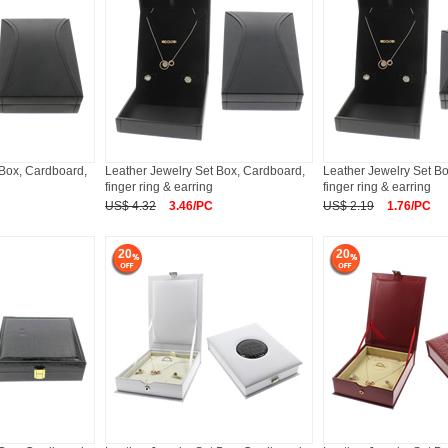
 Box, Cardboard,
Leather Jewelry Set Box, Cardboard,
Leather Jewelry Set B
finger ring & earring
finger ring & earring
US$ 4.32
3.46/PC
US$ 2.19
1.76/PC
20
20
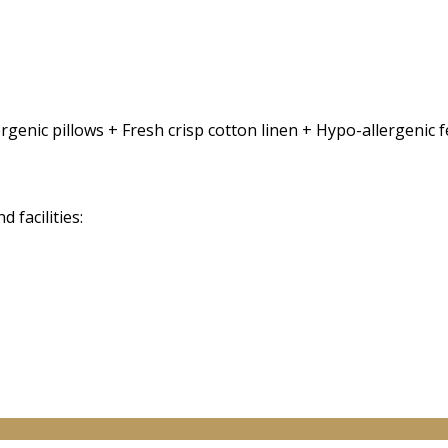
rgenic pillows + Fresh crisp cotton linen + Hypo-allergenic
facilities:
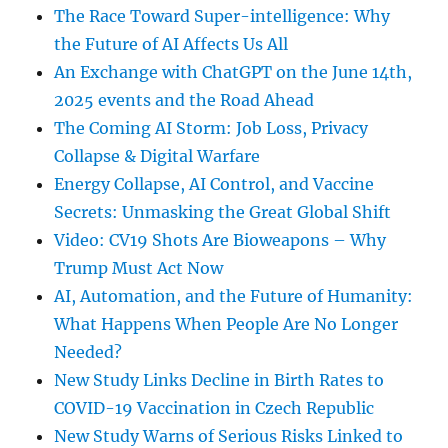
The Race Toward Super-intelligence: Why
the Future of AI Affects Us All
An Exchange with ChatGPT on the June 14th,
2025 events and the Road Ahead
The Coming AI Storm: Job Loss, Privacy
Collapse & Digital Warfare
Energy Collapse, AI Control, and Vaccine
Secrets: Unmasking the Great Global Shift
Video: CV19 Shots Are Bioweapons – Why
Trump Must Act Now
AI, Automation, and the Future of Humanity:
What Happens When People Are No Longer
Needed?
New Study Links Decline in Birth Rates to
COVID-19 Vaccination in Czech Republic
New Study Warns of Serious Risks Linked to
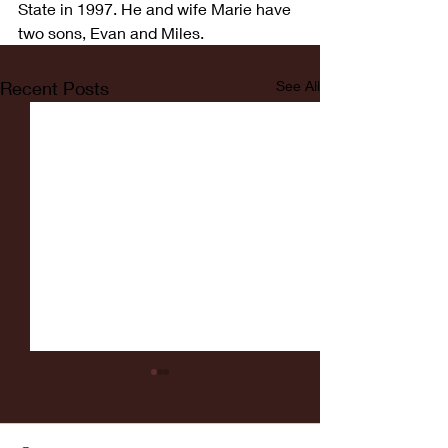
State in 1997. He and wife Marie have 
two sons, Evan and Miles.
Recent Posts
See All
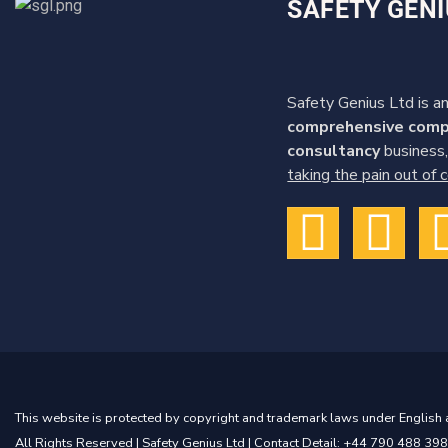
SAFETY GENI
Safety Genius Ltd is an
comprehensive comp
consultancy
business,
taking the pain out of
This website is protected by copyright and trademark laws under English a
All Rights Reserved |
Safety Genius Ltd
| Contact Detail: +44 790 488 398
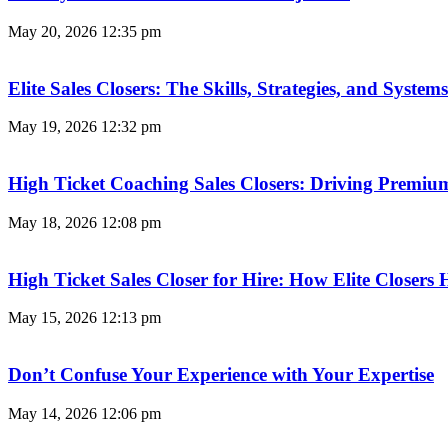
May 20, 2026
12:35 pm
Elite Sales Closers: The Skills, Strategies, and Syst
May 19, 2026
12:32 pm
High Ticket Coaching Sales Closers: Driving Premi
May 18, 2026
12:08 pm
High Ticket Sales Closer for Hire: How Elite Closer
May 15, 2026
12:13 pm
Don’t Confuse Your Experience with Your Expertise
May 14, 2026
12:06 pm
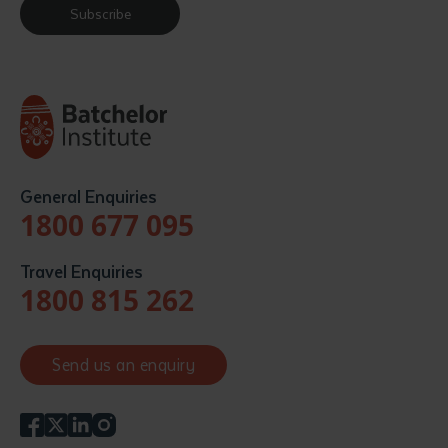
Subscribe
General Enquiries
1800 677 095
Travel Enquiries
1800 815 262
Send us an enquiry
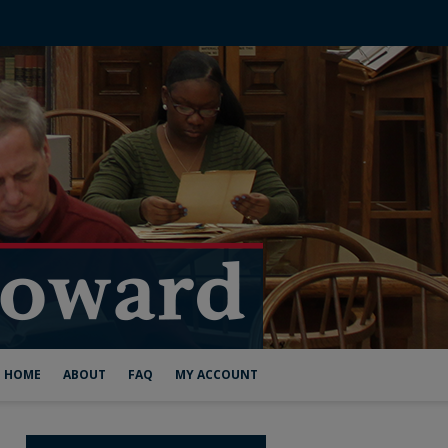
HOME
ABOUT
FAQ
MY ACCOUNT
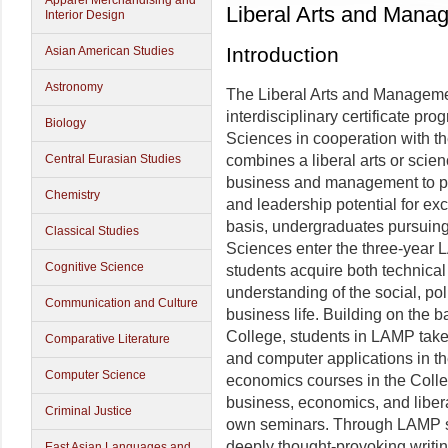
Apparel Merchandising and
Liberal Arts and Man
Interior Design
Introduction
Asian American Studies
Astronomy
The Liberal Arts and Manageme
interdisciplinary certificate pr
Biology
Sciences in cooperation with t
Central Eurasian Studies
combines a liberal arts or scien
business and management to pre
Chemistry
and leadership potential for exc
basis, undergraduates pursuing 
Classical Studies
Sciences enter the three-yea
Cognitive Science
students acquire both technica
understanding of the social, pol
Communication and Culture
business life. Building on the 
College, students in LAMP tak
Comparative Literature
and computer applications in t
Computer Science
economics courses in the Colleg
business, economics, and liber
Criminal Justice
own seminars. Through LAMP s
deeply thought-provoking writi
East Asian Languages and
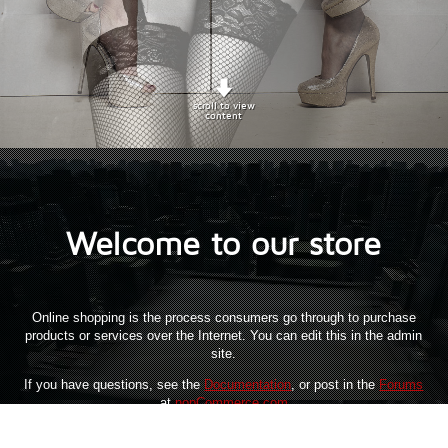
scroll to view
content
Welcome to our store
Online shopping is the process consumers go through to purchase
products or services over the Internet. You can edit this in the admin
site.
If you have questions, see the
Documentation
, or post in the
Forums
at
nopCommerce.com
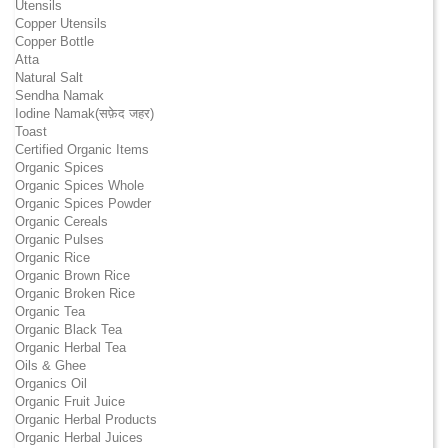
Utensils
Copper Utensils
Copper Bottle
Atta
Natural Salt
Sendha Namak
Iodine Namak(सफ़ेद जहर)
Toast
Certified Organic Items
Organic Spices
Organic Spices Whole
Organic Spices Powder
Organic Cereals
Organic Pulses
Organic Rice
Organic Brown Rice
Organic Broken Rice
Organic Tea
Organic Black Tea
Organic Herbal Tea
Oils & Ghee
Organics Oil
Organic Fruit Juice
Organic Herbal Products
Organic Herbal Juices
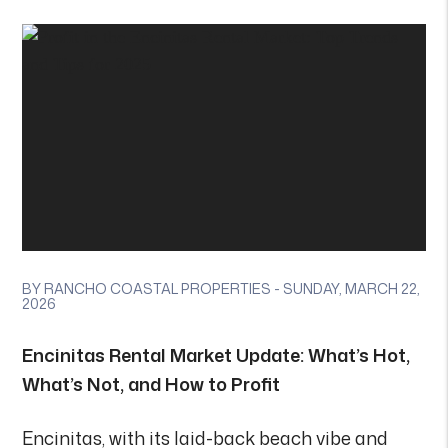
BY RANCHO COASTAL PROPERTIES - SUNDAY, MARCH 22,
2026
Encinitas Rental Market Update: What’s Hot,
What’s Not, and How to Profit
Encinitas, with its laid-back beach vibe and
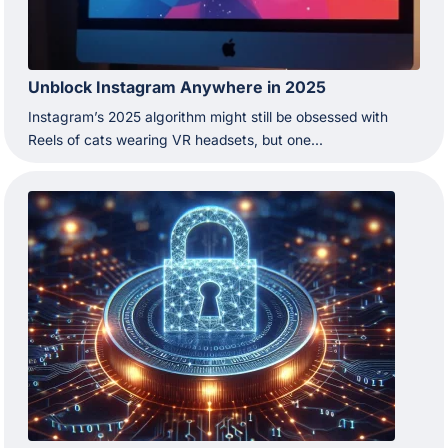
Unblock Instagram Anywhere in 2025
Instagram’s 2025 algorithm might still be obsessed with
Reels of cats wearing VR headsets, but one...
* * *
▶ **Brief**: Please copy each line of the records above in which the word "Jewelry" can be found.

▶ **Finished task**:
Leather Jewelry Set Box, Cardboard,
Leather Jewelry Set B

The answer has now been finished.